Chapter 15
The Growth of Christian Experience 
The Tests of Life, a Study of the First Epistle of St. John, 3rd ed.
Robert Law
T & T Clark, Edinburgh, 1909, 1913
Scanned and Proofread by Michael Riggs

212-14

"I AM writing unto you, little children, because your sins are forgiven you for His Name's sake.  I am writing unto you, fathers, because ye know Him Who is from the Beginning.  I am writing unto you, young men, because ye have overcome the Wicked One.  I wrote unto you, little ones, because ye know the Father.  I wrote unto you, fathers, because ye know Him Who is from the Beginning.  I wrote unto you, young men, because ye are strong, and the word of God is abiding in you, and ye have overcome the Wicked One."

    This parenthetical address to the readers is, at first sight, difficult to account for.  Not only is there a lack of obvious connection either with what precedes or with what follows; it is thrust like a wedge into the middle of a paragraph, separating the positive exposition of the Law of Love (27-11) from the negative (215-17), and thus obscuring the continuity of thought.  It seems, indeed, as if its introduction here might be cited as one of the strongest instances of that lack of logical coherence by which, in the view of many critics, the Epistle is characterised.  On closer examination, however, these first impressions are dispelled.

    The paragraph consists of a six-fold statement of the reason which justifies the writer in addressing to his readers such an Epistle as the present.  And this six-fold statement is, in effect, one - that the impulse to write thus does not spring from doubt of their Christian standing or of their progress in Christian experience, but that, on the contrary, it is his confidence in their Christian character and attainments that inspires him to write as he does.  The motive of the address is, in the first place, apologetic1 and conciliatory - to obviate possible misunderstanding, or even possible offence.  It might be felt that in the preceding paragraphs the tone was somewhat acrid and severe.  The ill-omened "he that saith" has been much in evidence, while the sentence just completed2 strikes a peculiarly sombre note.  At this point, therefore, the writer might very naturally guard himself against the supposition that his words implied a gloomy view of his readers spiritual state, or that they were barbed by any invidious personal application.  But there is a deeper motive also.  He secures a vantage-ground from which to press the yet more stringent demands that are to follow:  "Love not the world, neither the things that are in the world" (215-17).  It would be idle to make such a requirement of those in whom the foundations of the Christian life were not already firmly fixed; and it is because he so gladly recognises that his readers have already "tasted of the heavenly gift," and that in good measure, that he is encouraged to incite them to fuller realisation of what is within their reach.  That men "know the Father" is the strongest reason why they should not love the world, the love of which is so incompatible with the love of the Father (215); that men "know Him Who is from the Beginning" is the strongest reason why they should not set their affection upon things transient and evanescent (217a), but upon the abiding life (217b); that they have overcome the Wicked One in the past, furnishes strong reason why they should not allow themselves to be now ensnared by "the lust of the eyes, the lust of the flesh, and the vain-glory of life" (216).  It is because his readers are what they are that he can spur them to fuller achievements; and it is by reminding them of what they are that he can best apply the spur.

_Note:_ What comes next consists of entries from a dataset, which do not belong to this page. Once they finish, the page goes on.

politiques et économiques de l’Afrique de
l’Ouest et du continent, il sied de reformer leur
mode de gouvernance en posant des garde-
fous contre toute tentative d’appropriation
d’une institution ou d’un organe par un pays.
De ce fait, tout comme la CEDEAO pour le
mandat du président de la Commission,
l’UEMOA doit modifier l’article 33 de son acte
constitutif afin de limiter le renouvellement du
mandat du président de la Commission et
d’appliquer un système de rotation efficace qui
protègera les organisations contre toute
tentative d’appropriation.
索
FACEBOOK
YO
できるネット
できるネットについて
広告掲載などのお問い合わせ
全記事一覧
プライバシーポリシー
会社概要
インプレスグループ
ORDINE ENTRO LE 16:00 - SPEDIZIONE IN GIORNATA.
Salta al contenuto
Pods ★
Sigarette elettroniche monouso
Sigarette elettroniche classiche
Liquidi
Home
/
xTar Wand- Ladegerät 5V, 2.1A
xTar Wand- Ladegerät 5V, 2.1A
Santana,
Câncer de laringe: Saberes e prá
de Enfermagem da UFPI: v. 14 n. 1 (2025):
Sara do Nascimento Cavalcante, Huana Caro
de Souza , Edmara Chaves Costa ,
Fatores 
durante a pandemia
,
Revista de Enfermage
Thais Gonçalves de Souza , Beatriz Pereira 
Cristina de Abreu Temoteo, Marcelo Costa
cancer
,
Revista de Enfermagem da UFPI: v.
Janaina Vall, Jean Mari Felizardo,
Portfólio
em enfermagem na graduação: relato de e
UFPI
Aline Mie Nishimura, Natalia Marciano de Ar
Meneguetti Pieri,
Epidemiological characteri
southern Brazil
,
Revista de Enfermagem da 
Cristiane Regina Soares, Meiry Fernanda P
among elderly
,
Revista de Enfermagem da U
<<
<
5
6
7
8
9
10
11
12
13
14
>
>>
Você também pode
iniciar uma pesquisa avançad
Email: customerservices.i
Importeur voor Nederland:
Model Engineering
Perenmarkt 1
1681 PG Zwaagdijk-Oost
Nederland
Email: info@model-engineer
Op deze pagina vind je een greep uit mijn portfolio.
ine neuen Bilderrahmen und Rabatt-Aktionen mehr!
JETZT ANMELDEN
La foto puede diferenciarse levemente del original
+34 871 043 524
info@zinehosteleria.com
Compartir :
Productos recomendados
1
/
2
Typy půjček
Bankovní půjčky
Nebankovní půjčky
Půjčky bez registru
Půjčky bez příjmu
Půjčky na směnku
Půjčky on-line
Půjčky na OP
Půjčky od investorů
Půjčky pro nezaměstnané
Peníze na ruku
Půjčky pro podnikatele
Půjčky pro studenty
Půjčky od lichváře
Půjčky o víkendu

    The introduction of this parenthetical address to the readers may be regarded as thus satisfactorily accounted for.  The passage itself, however, as to both form and contents, presents some peculiar features.  Of the six clauses it contains, the second three are an almost verbatim repetition of the first three; with, however, the singular variation that, in the first triplet, the writer uses the present tense, "I write" (gra,fw); in the second, the aorist (e;graya).  Now, a Greek letter-writer, when referring in the course of his letter to the writing of it, may do so in either of these ways.  He may describe the process from his own immediate point of view, in which case he uses the present indicative, gra,fw; or, placing himself at his reader's point of view, he may describe the action as completed and already in the past, by using the "Epistolary Aorist,"3 e;graya.  Why does St. John here change from the one form to the other, and why does he repeat under the second form what he has just said under the first?  There is nothing in New Testament usage4 to justify the view (Huther, Ewald, De Wette) that gra,fw, refers to the Epistle as a whole, e;graya to the part already written.  The supposition that e;graya is to be explained as an allusion to some other writing, whether the Gospel (Ebrard, Hofmann, Plummer) or an earlier Epistle (Rothe), has still less to commend it.  And, while it may be argued (Haupt) that in the first triplet (the gra,fw clauses) the writer is assuring his readers of his confidence in them, but in the second is preparing the way for the injunction that follows, "Love not the world," this, though it may explain the repetition, does nothing to account for the change of tense.  I venture to suggest,5 as the simple solution of the problem, that after writing the first (gra,fw) triplet the author was interrupted in his composition, and that, resuming his pen, he very naturally caught up his line of thought by repeating his last sentence, with "I wrote" instead of "I am writing."  Every one does this mentally in the supposed circumstances, and the Apostle may easily be imagined to to have done so literally.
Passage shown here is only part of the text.